De là émerge la question principale de notre projet : en quoi les pratiques d’autorité et d’obéissance ou de désobéissance lors du premier puis du second conflit mondial ont-elles provoqué des mutations profondes et durables des relations sociales d’autorité dont l’école demeure l’une des principales pierres de touche ? Par ce biais, c’est l’ensemble de l’autorité pédagogique et des formes de l’obéissance scolaire entre 1890 et 1970 environ que nous aimerions réexaminer. Aussi pour ce qu’elle révèle de mutations sociales et culturelles plus larges. De ce point de vue, les pratiques et les pensées scolaires de l’autorité et de l’obéissance ne seront pas considérées isolément mais davantage au titre de voie d’accès à la compréhension des mutations sociales, politiques et culturelles de la relation d’autorité elle-même.

Trois axes sont envisagés. Le premier s’attache à contextualiser les évolutions des normes disciplinaires : règlements des établissements scolaires, économie de la sanction, (récompenses, retenues, prix..), instances disciplinaires (conseils de disciplines) et leur réception y compris dans l’espace colonial. Un second axe repérera les inflexions principales de l’autorité enseignante (masculine et féminine) au cours du premier XXe siècle, et donc la question du réinvestissement ou du rejet de l’expérience de guerre des enseignants et des élèves eux-mêmes : « tenue » des classes, sanctions, perception de l’obéissance ou de la désobéissance des élèves. En s’inscrivant dans une démarche comparative – à travers les exemples espagnols et britanniques notamment – un troisième axe s’intéressera aux pratiques et aux discours de la pédagogie nouvelle qui traversent l’enseignement européen. Là aussi, les liens entre les contextes de guerre et l’œuvre des psychologues de l’enfance comme des grands pédagogues européens des années 1920 et 1930 (Freinet, Neil, Montessori, Torroja I Vallis, Wallon…) seront privilégiés.

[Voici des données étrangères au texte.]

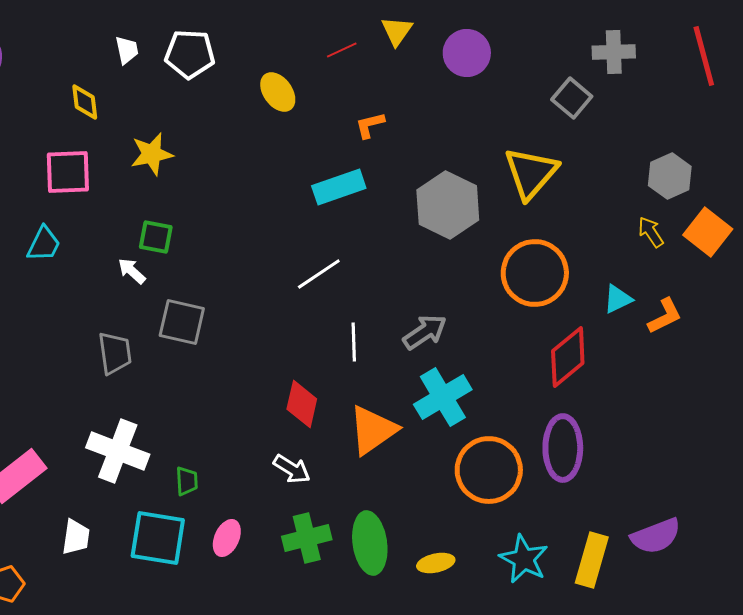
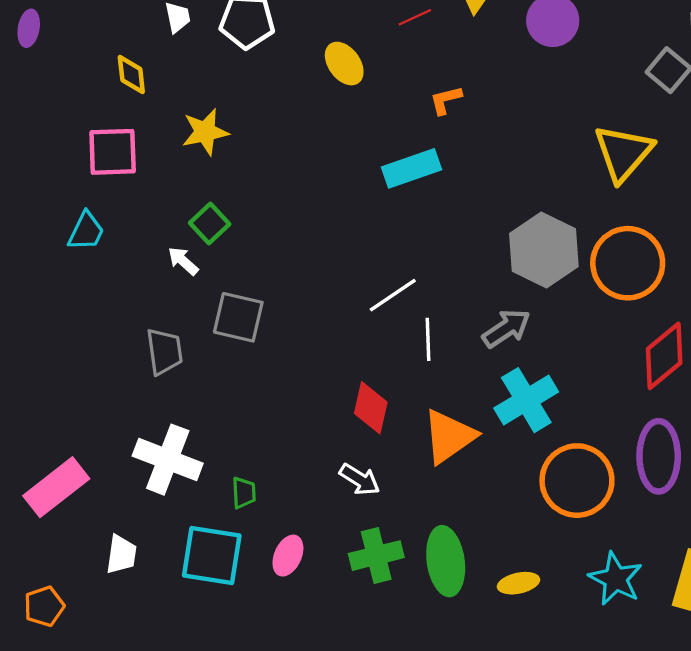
gray hexagon: (448, 205) -> (544, 250), moved
green square: (156, 237) -> (210, 224), turned 36
white line: (319, 274) -> (393, 295), moved

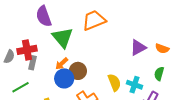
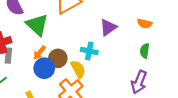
purple triangle: (138, 48) -> (108, 27), moved
yellow semicircle: (114, 82) -> (78, 69), moved
cyan cross: (134, 85) -> (89, 51), moved

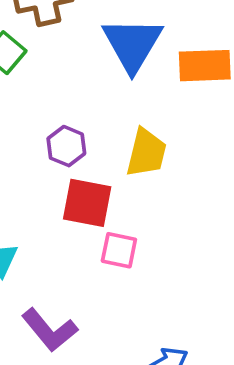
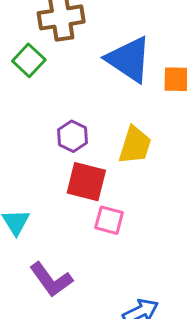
blue triangle: (132, 44) -> (129, 59), turned -30

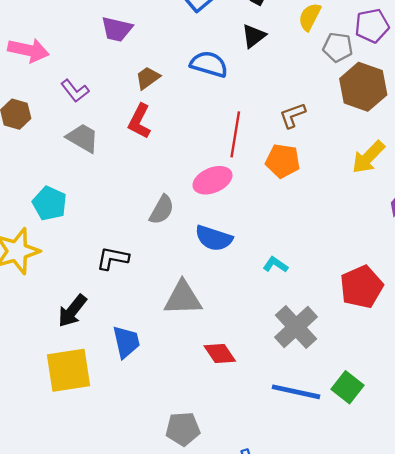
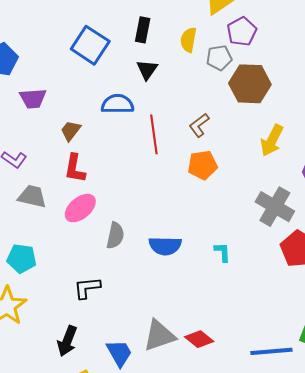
red line: (235, 134) -> (154, 134), moved
pink ellipse: (212, 180) -> (80, 208), moved
cyan L-shape: (275, 265) -> (223, 252), turned 70
gray triangle: (183, 298) -> (159, 335), moved
gray cross: (296, 327) -> (275, 207), moved

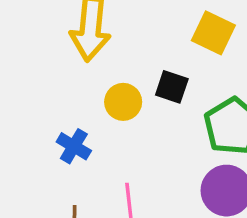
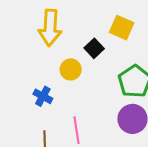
black square: (172, 87) -> (94, 48), moved, turned 30

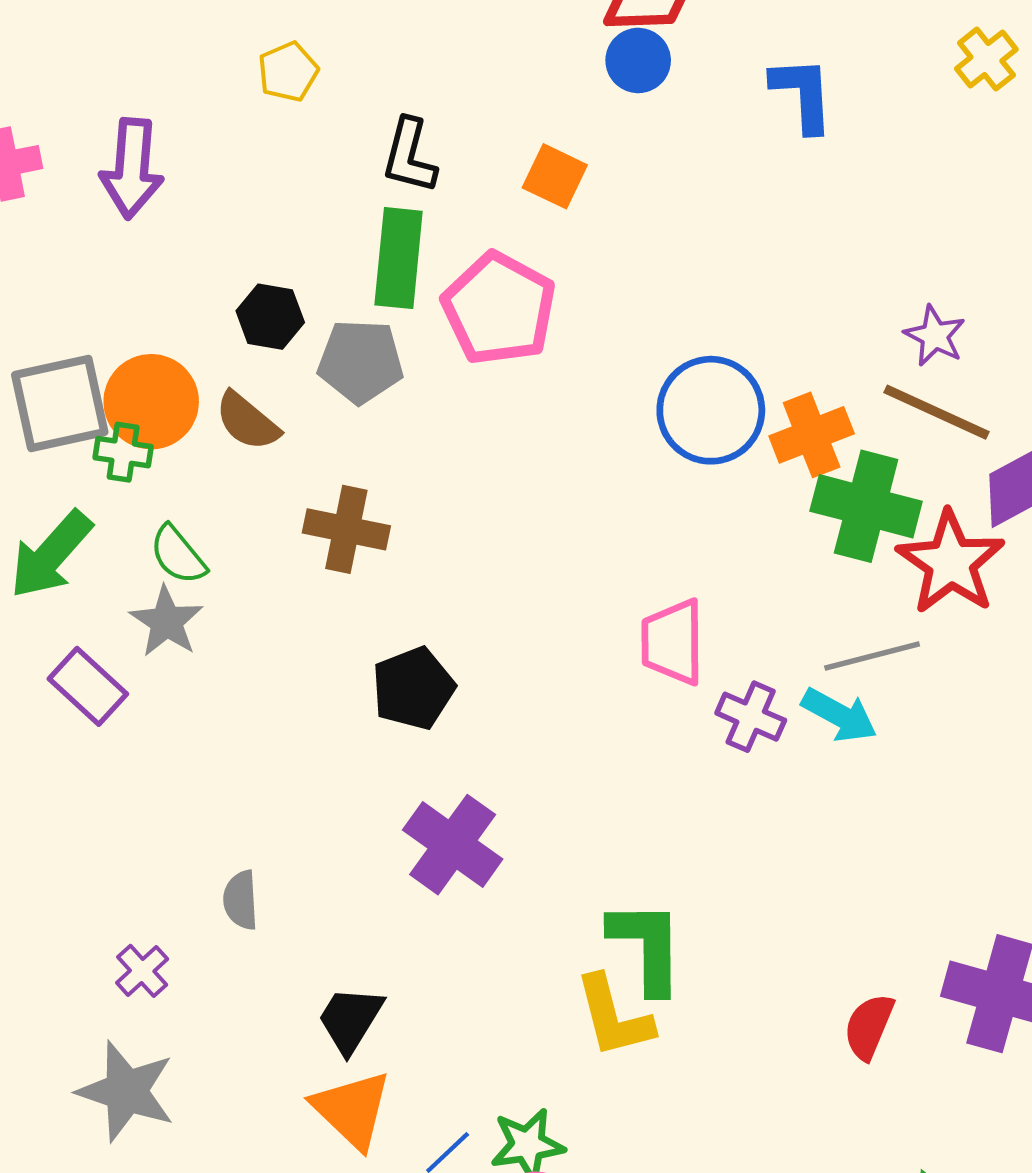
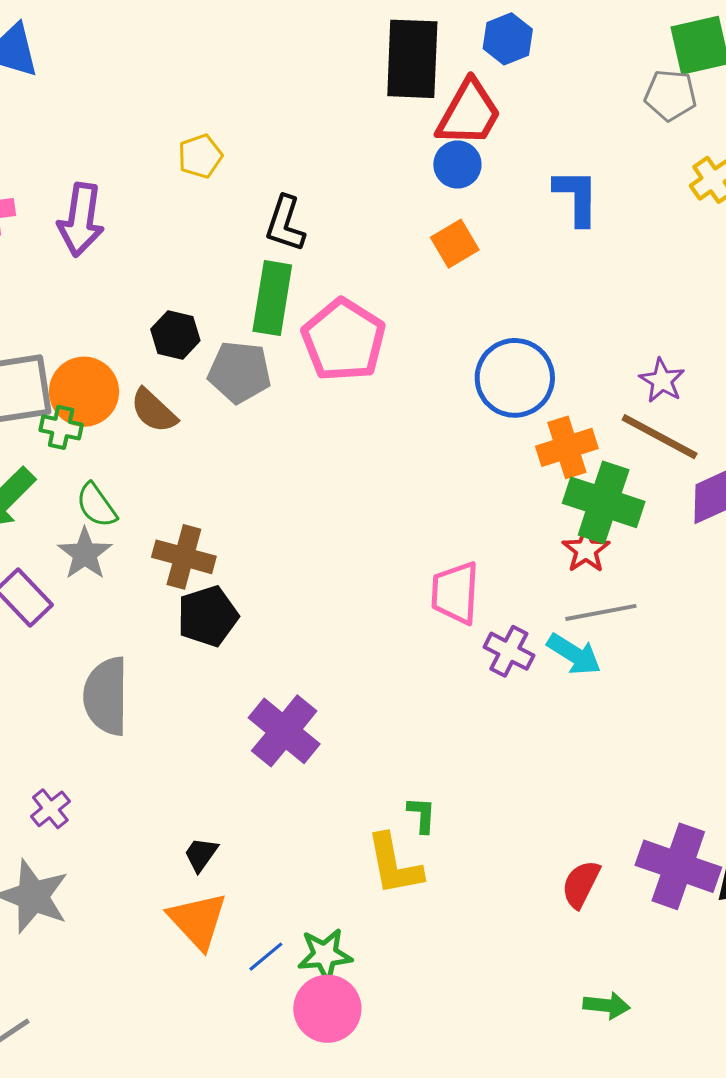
orange square: (555, 176) -> (455, 244), moved, turned 30
blue circle: (711, 410) -> (515, 378), moved
brown cross: (346, 529) -> (184, 557), moved
red star: (951, 562) -> (586, 550), moved, size x0.6
black pentagon: (413, 688) -> (208, 616), moved
gray semicircle: (241, 900) -> (106, 696), moved, size x1.8
green L-shape: (647, 946) -> (422, 815), size x0.5
black trapezoid: (350, 1020) -> (201, 854), size x0.7

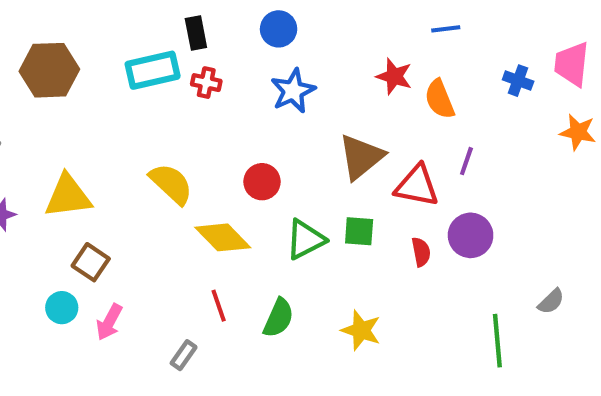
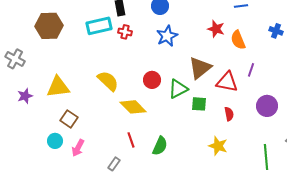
purple circle: (471, 235) -> (267, 106), moved
green triangle: (305, 239) -> (178, 89), moved
yellow star: (361, 330) -> (218, 146), moved

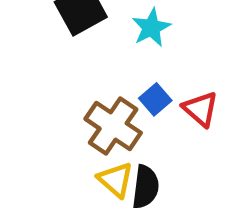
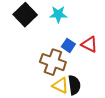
cyan star: (151, 28) -> (58, 14), turned -30

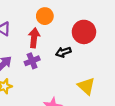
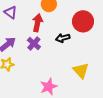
purple cross: (32, 61) -> (34, 43), turned -32

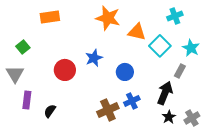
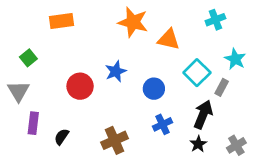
cyan square: (160, 46) -> (197, 73), moved
brown cross: (108, 110) -> (114, 140), moved
black star: (169, 117) -> (198, 144), moved

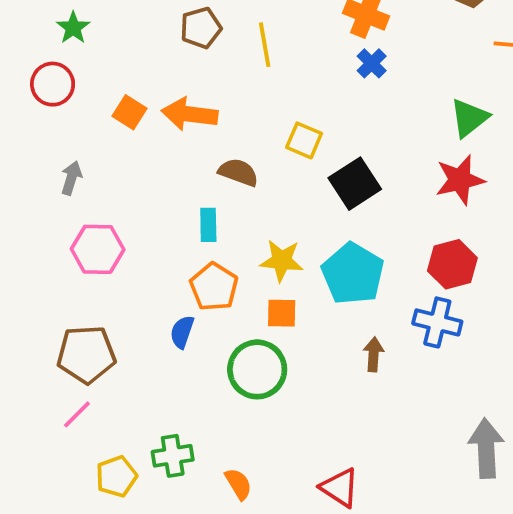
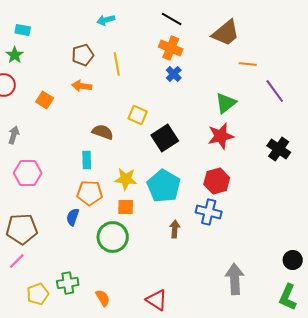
orange arrow: (190, 114) -> (82, 86), moved, size x0.7
orange pentagon: (214, 287) -> (90, 193), turned -30

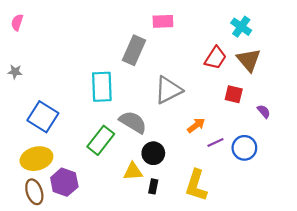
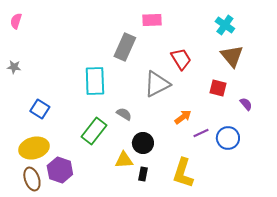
red trapezoid: (215, 58) -> (181, 59), moved, turned -65
blue square: (43, 117) -> (40, 109), size x0.7
gray semicircle: (133, 122) -> (124, 114), size x0.6

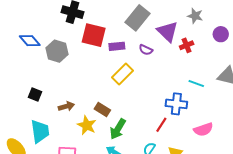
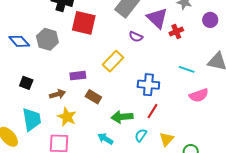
blue diamond: (30, 41) -> (19, 41), moved
purple rectangle: (117, 46) -> (78, 76), moved
blue cross: (176, 104) -> (148, 85), moved
yellow star: (87, 125) -> (67, 117), moved
green arrow: (118, 129) -> (122, 117), moved, turned 55
pink semicircle: (203, 129) -> (199, 95), moved

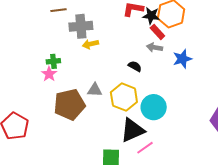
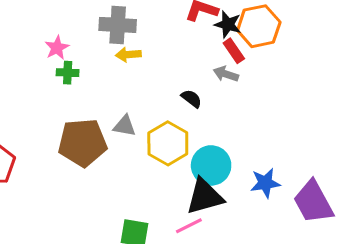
blue star: (182, 59) -> (265, 183), moved
pink star: (49, 74) -> (57, 48), moved
black triangle: (133, 130) -> (205, 196), moved

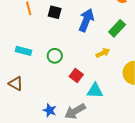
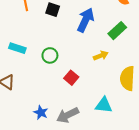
cyan triangle: (95, 91) -> (104, 105), moved

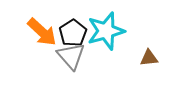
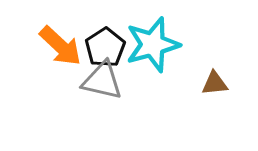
gray triangle: (71, 56) -> (102, 81), turned -36

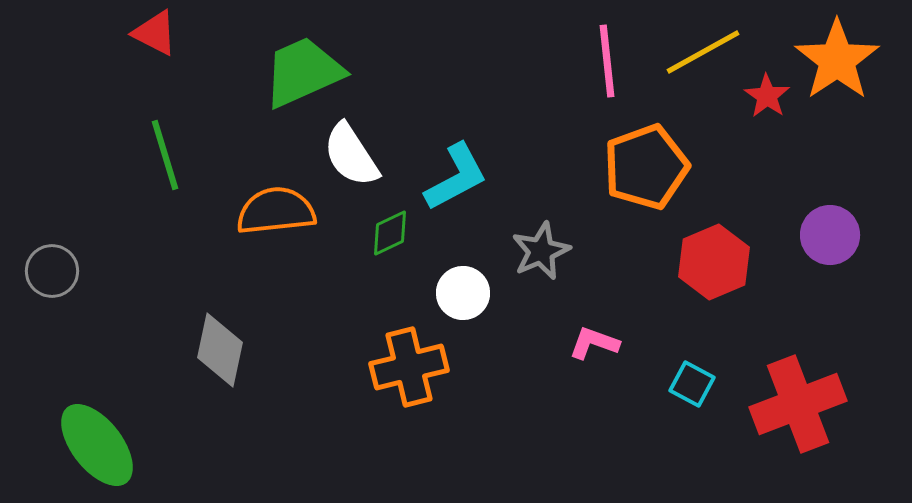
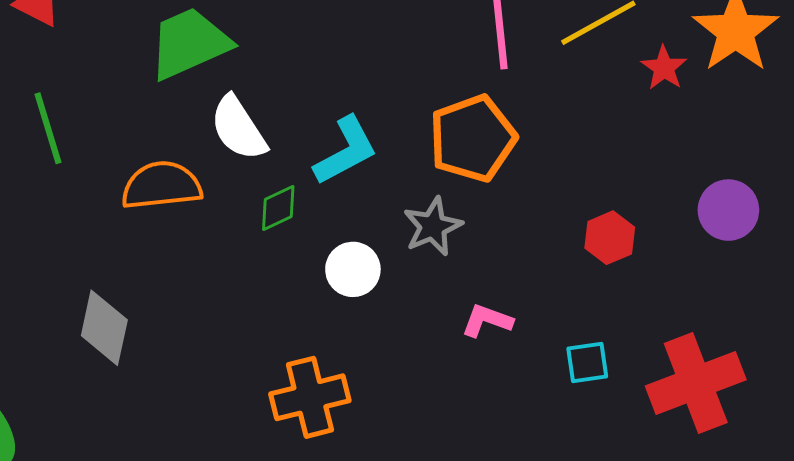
orange pentagon: (646, 167) -> (473, 138), moved
red hexagon: (714, 262) -> (610, 238), size x0.7
orange cross: (409, 367) -> (310, 397), moved
cyan square: (692, 384) -> (587, 362), turned -36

Sur l’autorité, la hiérarchie, l’obéissance, la désobéissance, nous serons à chaque fois attentifs à la circulation des pratiques et des discours entre l’école et les autres institutions (armée, industrie, famille). À travers l’exemple scolaire, notre objectif demeure de contribuer à une meilleure compréhension des mutations sociales, politiques et culturelle de la relation d’autorité proprement dite.